Welcome our new CCRC Fellows!

Cyber Civilization Research Center is proud to announce that Dr. Michael Nelson and Dr. Christopher Hobson are joining us as CCRC non-resident fellows. Welcome them and we are happy to work together for a better future for all!

CCRC Senior Fellow
Dr. Michael Nelson

Michael R. Nelson has long experience on Internet-related global public policy areas. He joined CloudFlare in 2015, a startup that has improved the performance and security of more than 2 million Web sites. He was also a Principal Technology Policy Strategist in Microsoft’s Technology Policy Group and prior to that was a Senior Technology and Telecommunications Analyst with Bloomberg Government. In addition, since January, 2009, Michael Nelson has been teaching courses and doing research on the future of the Internet, cyber-policy, technology policy, innovation policy, and e-government in the CCT Program at Georgetown University. Prior to joining the Georgetown faculty, Nelson was Director of Internet Technology and Strategy at IBM, Chairman of the Information, Communication, and Computing Section of the American Association for the Advancement of Science, Director for Technology Policy at the Federal Communications Commission, Special Assistant for Information Technology at the White House Office of Science and Technology Policy. He also worked with Vice President Gore and the President’s Science Advisor on issues relating to the Global Information Infrastructure, including telecommunications policy, information technology, encryption, electronic commerce, and information policy.

CCRC Fellow
Dr. Christopher Hobson

Dr. Christopher Hobson is a Course Convenor and Senior Lecturer in the College of Asia and the Pacific at The Australian National University. He is also a Visiting Associate Professor in the College of Global Liberal Arts at Ritsumeikan University. Dr Hobson previously worked at Waseda University, United Nations University, and Aberystwyth University. He holds a PhD in Political Science and International Relations (2009) from the Australian National University.

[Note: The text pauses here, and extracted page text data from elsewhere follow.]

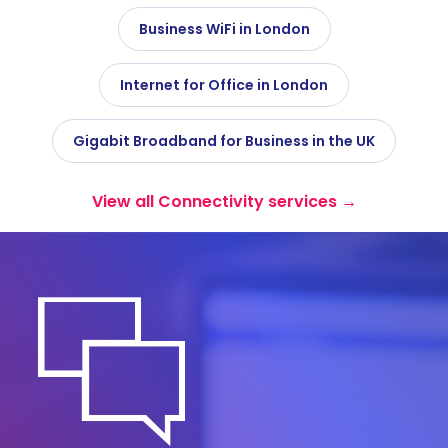
Business WiFi in London
Internet for Office in London
Gigabit Broadband for Business in the UK
View all Connectivity services →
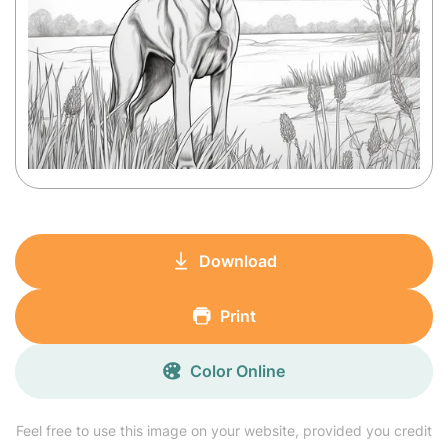
Download
Print
Color Online
Feel free to use this image on your website, provided you credit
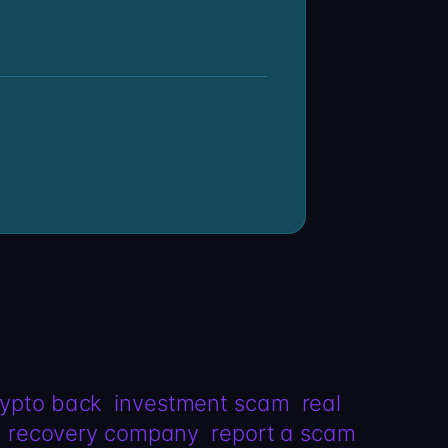
rypto back
investment scam
real
recovery company
report a scam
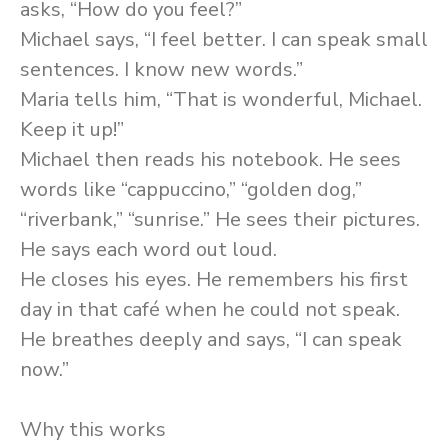
asks, “How do you feel?”
Michael says, “I feel better. I can speak small
sentences. I know new words.”
Maria tells him, “That is wonderful, Michael.
Keep it up!”
Michael then reads his notebook. He sees
words like “cappuccino,” “golden dog,”
“riverbank,” “sunrise.” He sees their pictures.
He says each word out loud.
He closes his eyes. He remembers his first
day in that café when he could not speak.
He breathes deeply and says, “I can speak
now.”
Why this works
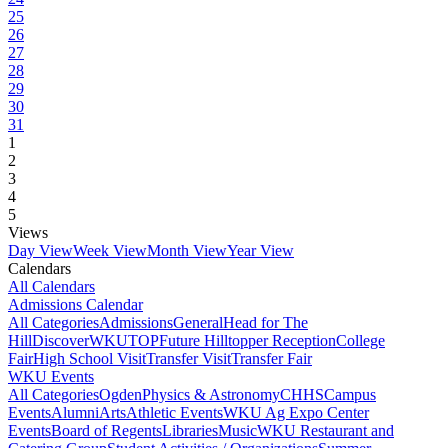
25
26
27
28
29
30
31
1
2
3
4
5
Views
Day View
Week View
Month View
Year View
Calendars
All Calendars
Admissions Calendar
All Categories
Admissions
General
Head for The
Hill
DiscoverWKU
TOP
Future Hilltopper Reception
College
Fair
High School Visit
Transfer Visit
Transfer Fair
WKU Events
All Categories
Ogden
Physics & Astronomy
CHHS
Campus
Events
Alumni
Arts
Athletic Events
WKU Ag Expo Center
Events
Board of Regents
Libraries
Music
WKU Restaurant and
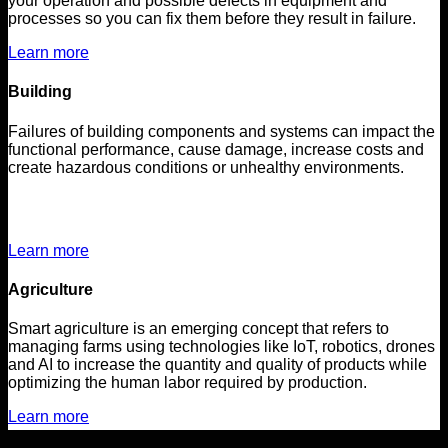
your operation and possible defects in equipment and
processes so you can fix them before they result in failure.
Learn more
Building
Failures of building components and systems can impact the
functional performance, cause damage, increase costs and
create hazardous conditions or unhealthy environments.
Learn more
Agriculture
Smart agriculture is an emerging concept that refers to
managing farms using technologies like IoT, robotics, drones
and AI to increase the quantity and quality of products while
optimizing the human labor required by production.
Learn more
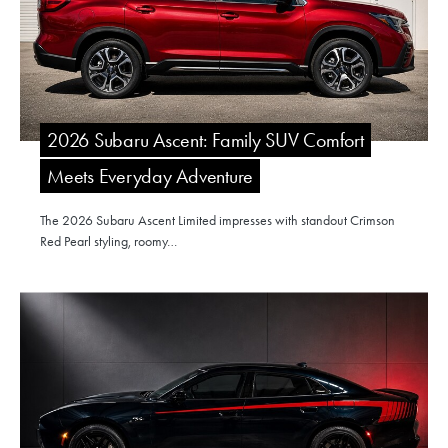
2026 Subaru Ascent: Family SUV Comfort
Meets Everyday Adventure
The 2026 Subaru Ascent Limited impresses with standout Crimson
Red Pearl styling, roomy…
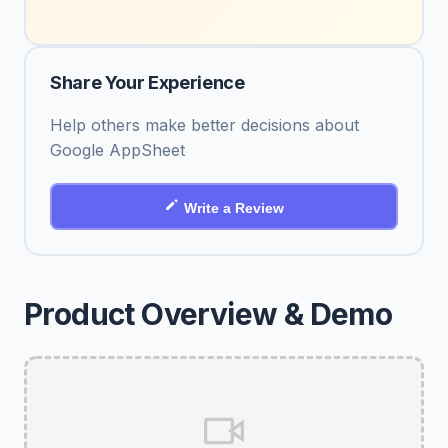
Share Your Experience
Help others make better decisions about
Google AppSheet
Write a Review
Product Overview & Demo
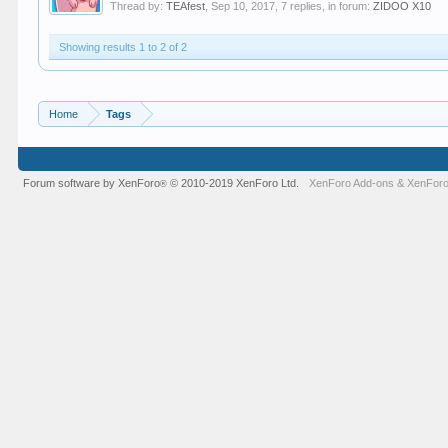
Thread by:
TEAfest
,
Sep 10, 2017
, 7 replies, in forum:
ZIDOO X10
Showing results 1 to 2 of 2
Home
Tags
Forum software by XenForo
© 2010-2019 XenForo Ltd.
XenForo Add-ons
&
XenForo
®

Much of Dr Hobson’s work examines major ethical questions and dilemmas in world politics, reflecting on how different practices and institutions create, exacerbate or reduce harm and vulnerability. One component of his research has focused on non-traditional security threats, including natural disasters and technological accidents, which serves as the foundation for his interest in examining the growing role of A.I. and cyber in society. In April 2019 he co-organised a workshop at CCRC on ‘Security in Society 5.0: Possibilities and Pitfalls’, and his research for CCRC is focusing on the possibility of cyber and A.I. accidents.